Sitting there reminds Hawk of a time he shared whiskey and Cokes with Harold in Sammy’s apartment. Harold looks like a man who invented a rocket that didn’t fly to the moon. He’s got a haggard look, teeth starting to brown. But the twinkle in his eye suggests that if he has only one brain cell left it’s the cell for brilliance. Since being let go from his accounting job soon after being let go by his wife, he’s let go of his previous life.
“This was my wedding ring when I was married,” he told Hawk that night, pointing to a band with file cabinet keys hooked into a larger key chain. They’d just finished signing a couple of U.S. Open visors “Chris Evert” and “Rod Laver” to sell outside of Forest Hills. They copied the signatures out of an old tennis program and put the visors in Ziplocs with descriptive labels. Hawk sold two Lavers along with a couple of Jimmy Connors photographs Jep signed.
“One morning, after I brushed my teeth with Micatin,” said Harold. “I decided not to let my life go down the drain.”
“You brushed your teeth with athlete’s foot creme?”
At thirty, Harold had been punctual, fastidious, fit from his five-mile runs in a plastic suit, knocking down 40K. Now, a shabby forty-two, working for Sammy, he could relax. Harold scouted good deals on condos, saw that they got cleaned after a show, picked up button orders from Norman, all of this giving Sammy the space to create. In winter Sammy gave him the keys to the Miami Beach condo, and Harold lazed on the deck, smoking cigars and sipping whiskey, ordering Cuban takeout, watching the sun’s slow arc.
“You okay?” Harold asks Hawk. “You look restless and anxious these days.”
They were still waiting for a doctor or nurse to get them.
“I thought I looked like that all the time,” Hawk says.
“I used to run around drunk and miserable,” Harold says. “Man, I miss those days. But kid, whatever’s on your mind, you need to let yourself feel clearly. You gotta stop auditing yourself. We can be worse on ourselves than the IRS.”
“Me and the IRS have an arrangement. We leave each other alone.”
Harold looks around for a nurse, then slips more rum into Hawk’s drink.
“Salud, compadre,” Hawk says.
“Thanks, kid. Listen. You don’t struggle for happiness. You choose not to be unhappy. I realized I didn’t have to run five miles in a sweatsuit every morning. It’s enough to walk without discomfort. I stopped dreaming of a great job and promotion. I’m happy to pay my bills. It’s about appreciating little things. You gotta think of the misfortunes that you don’t have. You could get a brain tumor anytime, or piles, or shingles, or prostate cancer.”

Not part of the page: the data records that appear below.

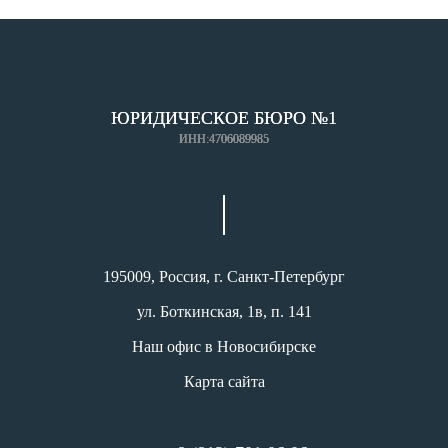
ЮРИДИЧЕСКОЕ БЮРО №1
ИНН:4706089985
195009, Россия, г. Санкт-Петербург
ул. Боткинская, 1в, п. 141
Наш офис в Новосибирске
Карта сайта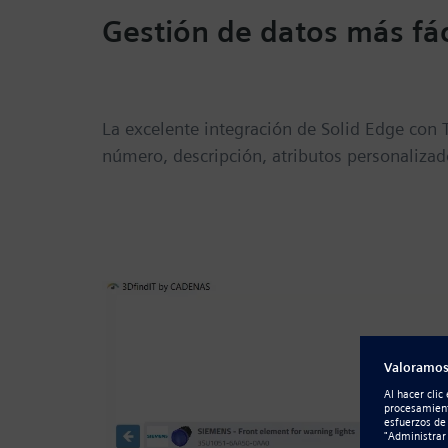
Gestión de datos más fác
La excelente integración de Solid Edge con
número, descripción, atributos personalizad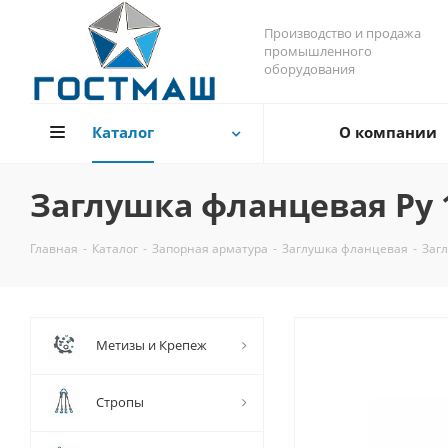
Производство и продажа
промышленного
оборудования
Каталог
О компании
Заглушка фланцевая Pу 
Главная
-
Каталог
-
Запорная арматура
-
Заглушка фланцевая
-
Загл
Метизы и Крепеж
Стропы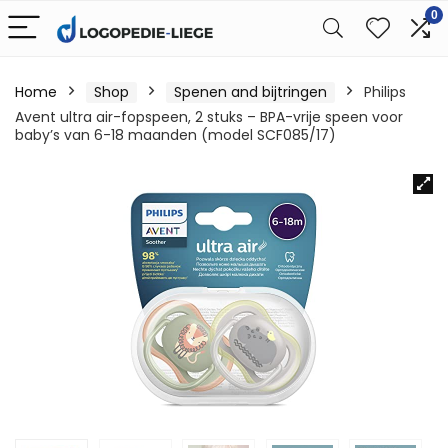
0
Home
Shop
Spenen and bijtringen
Philips
Avent ultra air-fopspeen, 2 stuks – BPA-vrije speen voor
baby’s van 6-18 maanden (model SCF085/17)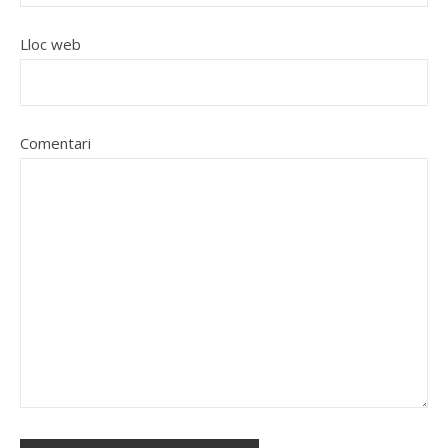
Lloc web
Comentari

Hawk nods, and Harold wipes his thick glasses.
“Sometimes I weep when I see a bloodied boxer after a fight thanking his Lord and personal Savior and then hugging his wife. You’re in your living room and you’re crying about some gymnast on the other side of the planet. You feel so much emotion that you have to go outside and walk around the block a few times, get a slice of pizza and a beer. You gotta live your life, kid. You ever see a U-Haul behind a hearse? Do you follow what I’m saying?”
“I think so.”
“You do?”
A pager tells them that the doctor will talk to them now.
“Hey kid,” Harold says. “I almost forgot. I need a favor for Sammy. His plants and stuff, they need watering. I gotta get to New Orleans, check a few things. You could take in the mail or anything in front of Sammy’s door so they don’t swipe it all. Check the answering machine. You could drop the key with Flo and Norm before you leave for New Orleans. Flo said she’d stop in a few times while we’re down South. Norman is going to come down by plane and run the show. You got time for that?”